**Records provided**
○ ○ ○ ○
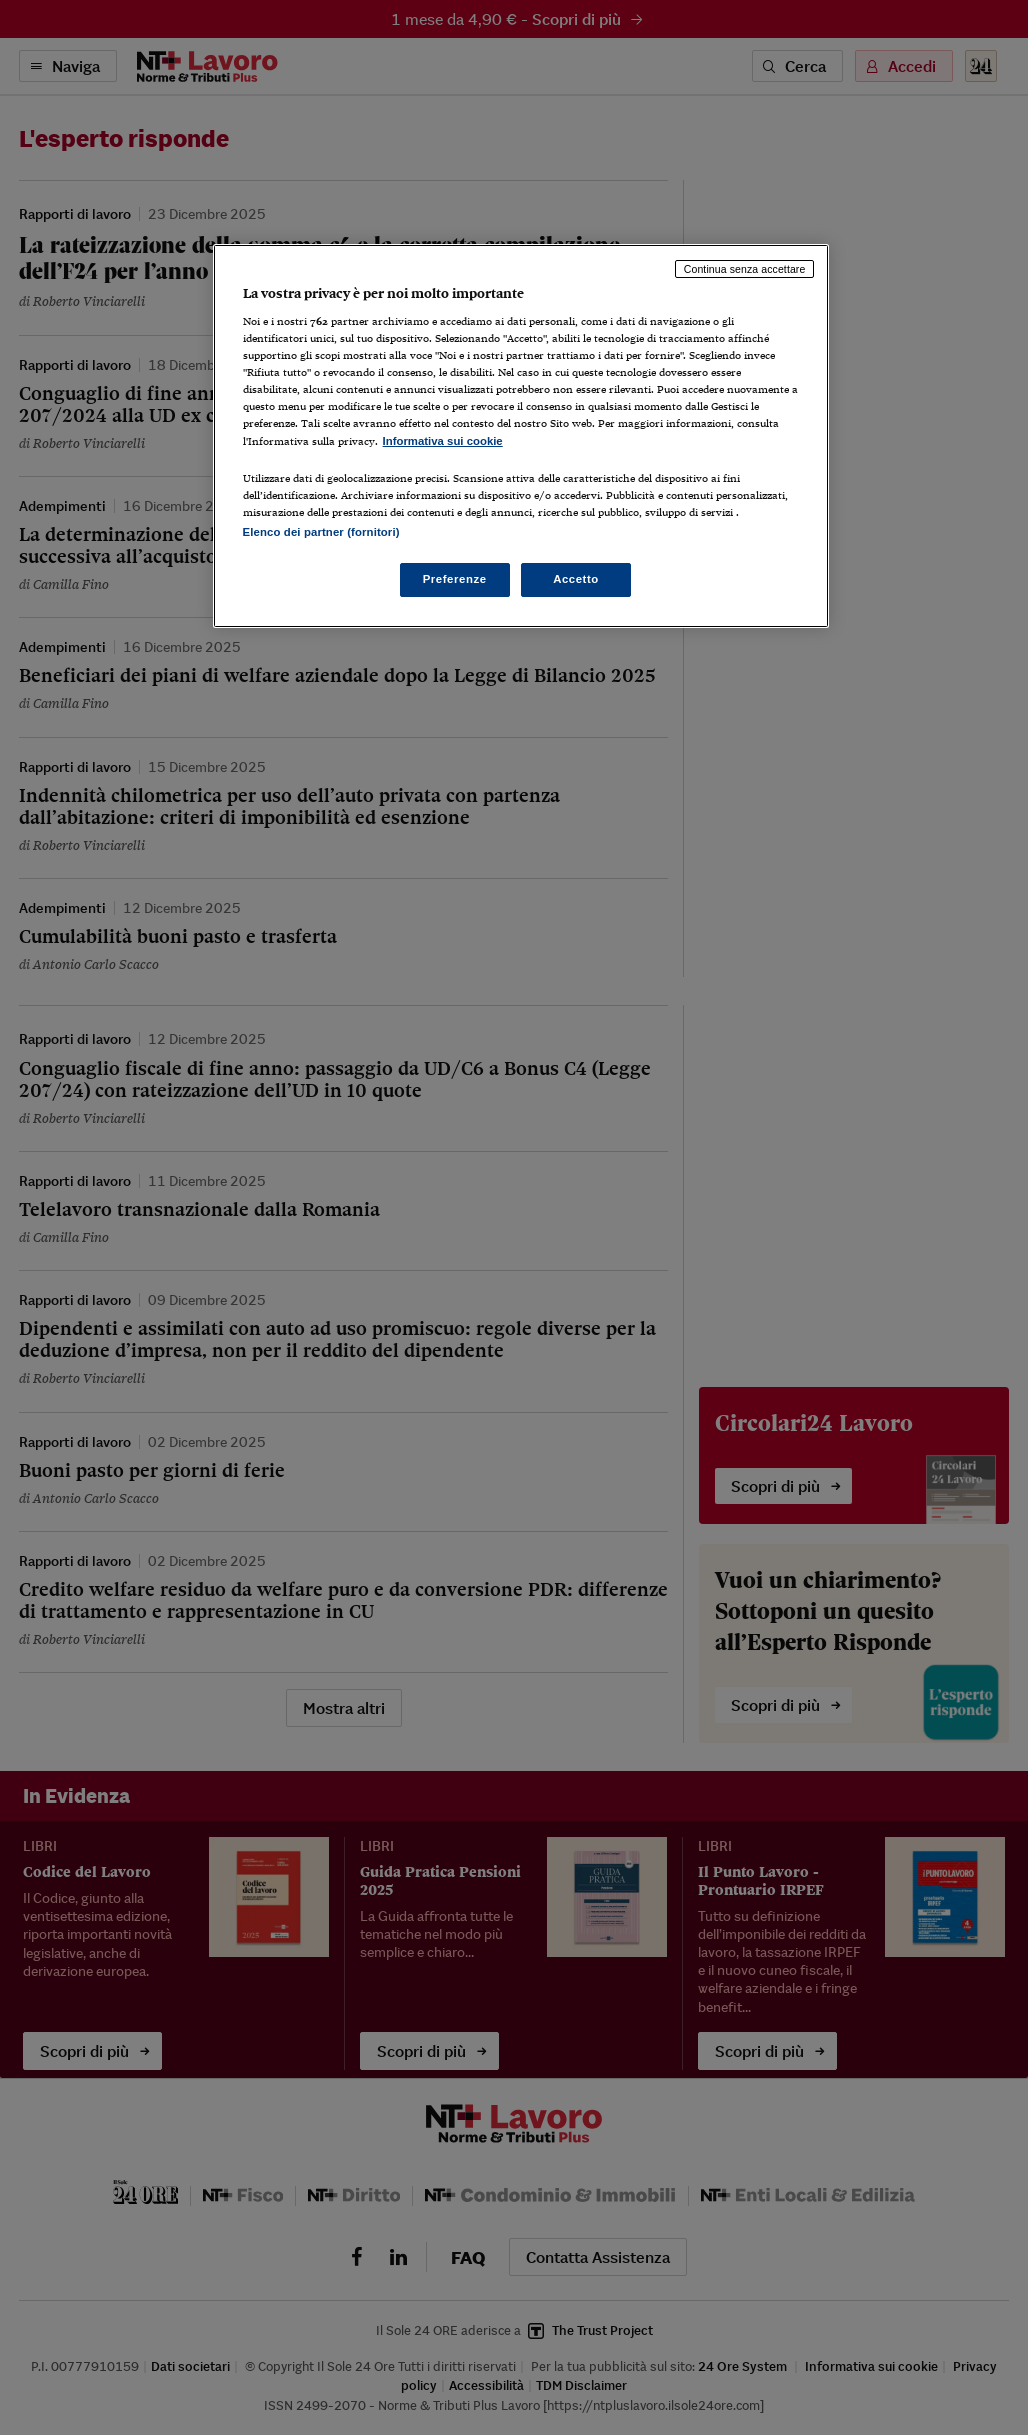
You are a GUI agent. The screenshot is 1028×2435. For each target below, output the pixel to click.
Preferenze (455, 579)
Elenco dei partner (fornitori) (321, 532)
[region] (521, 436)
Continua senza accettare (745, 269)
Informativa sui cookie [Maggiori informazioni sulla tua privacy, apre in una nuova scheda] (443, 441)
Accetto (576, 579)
○ ○ ○ ○
Give back the whole listing as it stands, minus its pictures.

You are a GUI agent. The screenshot is 1028×2435. For each target below, output the pixel to click.
Preferenze (455, 579)
Elenco dei partner (fornitori) (321, 532)
[region] (521, 436)
Continua senza accettare (745, 269)
Informativa sui cookie [Maggiori informazioni sulla tua privacy, apre in una nuova scheda] (443, 441)
Accetto (576, 579)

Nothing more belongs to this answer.